So, someone on the D&D 5e Facebook group was having issues with players spending too much time looting and it slowing down the game. I'm not one who has experienced this issue myself, but it got the old Dungeon Master gears whirring and I took to an Excel spreadsheet with the Dungeon Master's Guide Treasure chapter wide open.
Here's the shorthand: Defeating monsters (and possibly other encounters) earns tokens (narratively: bags of stuff), when you rest or get into town, you can spend those tokens to roll (d100) on a table. The more tokens you can spend at once, the better chance for good gear. Parties can pool tokens or players can go it alone. I've also thrown in House Rules and CR-based token earning to the far right of the table with variations based on game style.

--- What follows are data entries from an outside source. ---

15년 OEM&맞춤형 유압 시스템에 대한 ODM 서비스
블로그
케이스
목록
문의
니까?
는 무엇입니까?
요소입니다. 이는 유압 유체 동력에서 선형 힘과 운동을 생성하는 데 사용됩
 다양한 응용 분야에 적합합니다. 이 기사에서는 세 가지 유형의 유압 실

Other Details F-grade includes stuff that is worth less than 1 gold, D-grade less than 50 gold (more or less), C-grade gets into uncommon loot, B-grade into some rare goods, A-grade into very rare, AAA-grade into more very rare items, and S-grade into legendary items. There's also 1 in ten billion that a single token becomes an S grade item because each grade less than S has at least one, "Roll on the next column." All but the S column have at least one item inspired by the trinket table in the Player's Handbook. I've explicitly avoided doing gold, gems, or valuable statuary as they seem like the least interesting to me personally.
Questions So, DMs, would you consider using something like this to manage treasure? Players, would you have fun "gambling" with your tokens? Would you pool them together knowing that the item would probably be a better fit for another player? Do the token rates seem fair? Do the token costs seem alright? Does this seem like a nice twist on looting bodies and the like?